Deletion of sec in S. aureus strain MW2 protects rabbits against development of acute renal infarction and abscess formation and partially against lung necrosis and hemorrhage in the infective endocarditis and sepsis model. (A) Representative images of kidneys harvested from infected rabbits demonstrating the severity of kidney injury by SEC-producing S. aureus strains. (B) Quantification of renal injury and abscess formation plotted as the percentage of the kidney surface area with visible kidney injury in rabbits infected intravenously with 2 × 10⁷ to 3 × 10⁷ CFU of wild-type MW2, the MW2Δsec strain, the MW2Δsec strain with psec (ectopic expression), or the MW2Δselx strain after mechanical damage of the aortic valves. *, P = 0.025, nonparametric (one-way ANOVA) Kruskal-Wallis test. Horizontal lines and error bars represent mean values ± SEM. P values of ≤0.05 are considered statistically significant. (C) Representative images of lungs harvested from infected rabbits. Gross examination shows an improvement in the pathology of the lungs in rabbits infected with the sec deletion strain.

FIG 4

Hematoxylin and eosin-stained section of vegetative lesions on aortic valves characteristic of staphylococcal endocarditis. (A) A 2× composite of a vegetative lesion containing heart muscle (asterisks), valves (solid lines), and aortic artery (dashed lines) with vegetations (block arrows) primarily centered on the valves. Foci of necropurulent inflammation were detected in the nearby adjacent heart muscle (long arrow). (B) A ×10 magnification of the vegetative lesion shown in panel A highlights the presence of extensive bacterial colonies within the valve leaflets (block arrows). Vegetations are composed of aggregates of fibrin (star) with pockets of platelets, erythrocytes, and large masses of bacterial cocci consistent with S. aureus (dashed outline) in addition to bacterial macroclusters centered on the valves.

FIG 5

Fluid replacement therapy inhibits vegetation formation and decreases bacterial burden.

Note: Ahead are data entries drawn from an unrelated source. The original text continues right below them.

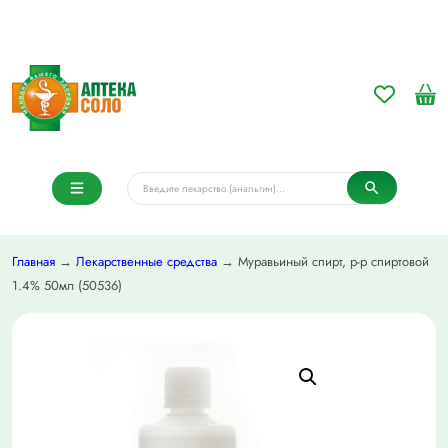
Главная
→
Лекарственные средства
→ Муравьиный спирт, р-р спиртовой
1.4% 50мл (50536)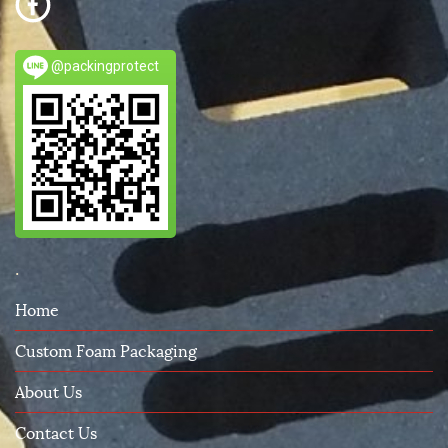
@packingprotect
.
Home
Custom Foam Packaging
About Us
Contact Us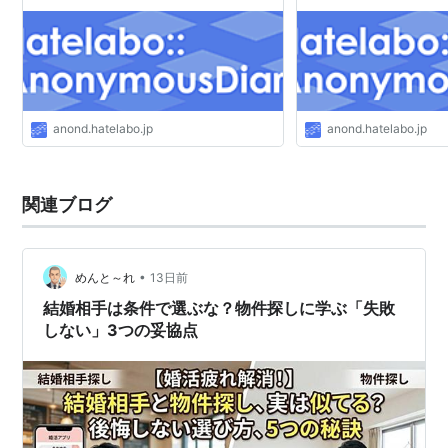
anond.hatelabo.jp
anond.hatelabo.jp
関連ブログ
•
めんと～れ
13日前
結婚相手は条件で選ぶな？物件探しに学ぶ「失敗
しない」3つの妥協点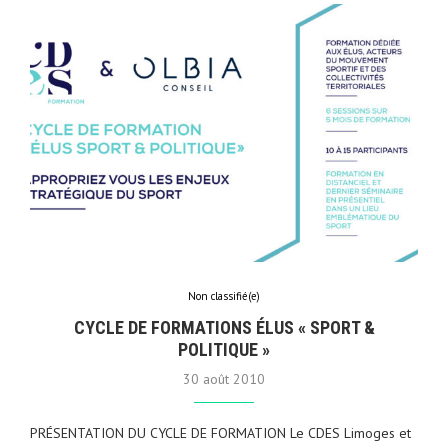
Non classifié(e)
CYCLE DE FORMATIONS ÉLUS « SPORT &
POLITIQUE »
30 août 2010
PRÉSENTATION DU CYCLE DE FORMATION Le CDES Limoges et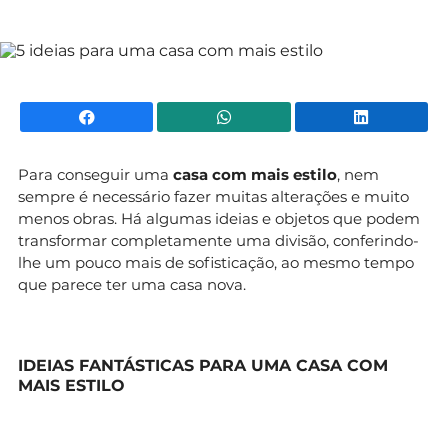
Mundial 2026
Facebook
WhatsApp
Li
Para conseguir uma
casa com mais estilo
, nem
sempre é necessário fazer muitas alterações e muito
menos obras. Há algumas ideias e objetos que podem
transformar completamente uma divisão, conferindo-
lhe um pouco mais de sofisticação, ao mesmo tempo
que parece ter uma casa nova.
IDEIAS FANTÁSTICAS PARA UMA CASA COM
MAIS ESTILO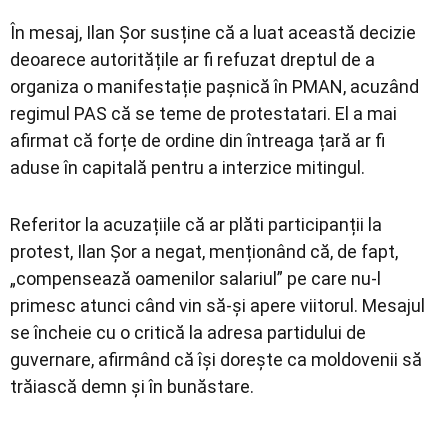
În mesaj, Ilan Șor susține că a luat această decizie
deoarece autoritățile ar fi refuzat dreptul de a
organiza o manifestație pașnică în PMAN, acuzând
regimul PAS că se teme de protestatari. El a mai
afirmat că forțe de ordine din întreaga țară ar fi
aduse în capitală pentru a interzice mitingul.
Referitor la acuzațiile că ar plăti participanții la
protest, Ilan Șor a negat, menționând că, de fapt,
„compensează oamenilor salariul” pe care nu-l
primesc atunci când vin să-și apere viitorul. Mesajul
se încheie cu o critică la adresa partidului de
guvernare, afirmând că își dorește ca moldovenii să
trăiască demn și în bunăstare.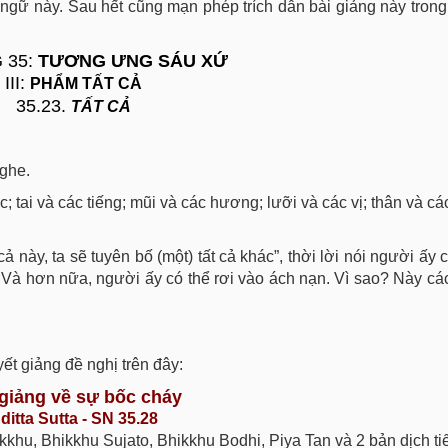
ật ngữ này. Sau hết cũng mạn phép trích dẫn bài giảng này tron
 35:
TƯƠNG ƯNG SÁU XỨ
III:
PHẨM TẤT CẢ
35.23.
TẤT CẢ
nghe.
; tai và các tiếng; mũi và các hương; lưỡi và các vị; thân và cá
ả này, ta sẽ tuyên bố (một) tất cả khác”, thời lời nói người ấy 
 Và hơn nữa, người ấy có thể rơi vào ách nạn. Vì sao? Này cá
yết giảng đề nghị trên đây:
 giảng về sự bốc cháy
ditta Sutta - SN 35.28
kkhu, Bhikkhu Sujato, Bhikkhu Bodhi, Piya Tan và 2 bản dịch t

For fluid replacement, 25-ml volumes of sterile 0.9% saline solution were injected subcutaneously twice daily. (A) Bacterial counts per milliliter of blood recovered from the rabbits postmortem; (B) total weight of vegetations dissected from aortic valves after intravenous inoculation with 2 × 10⁷ to 3 × 10⁷ CFU of wild-type MW2; (C) bacterial counts recovered from aortic valve vegetations shown in panel B. **, P = 0.0074; *, P = 0.0312; nonparametric Mann-Whitney test. Horizontal lines and error bars represent mean values ± SEM. P values of ≤0.05 are considered statistically significant.

FIG 6

SEC induces IL-8 production in primary human aortic endothelial cells (HAECs), and inhibitors of various IL-8 transcription activating pathways in epithelial/endothelial cells alter the SEC-induced IL-8 production by primary HAECs. (A) IL-8 detected in culture supernates after 6 h of incubation of primary HAECs with increasing concentrations of SEC (**, P = 0.005). Panels B to D show IL-8 detected in culture supernates after 30 min of treatment with inhibitors and 6 h of incubation with 10 µg/ml of SEC. (B) TAPI-1 (pan-ADAM and matrix metalloproteinase inhibitor; *, P = 0.016); (C) gallein (Gβγ inhibitor; *, P = 0.011); (D) axitinib (vascular endothelial growth factor receptor inhibitor; **, P = 0.008). P values were determined with the one-way ANOVA and nonparametric Kruskal-Wallis test. P values of ≤0.05 are considered statistically significant.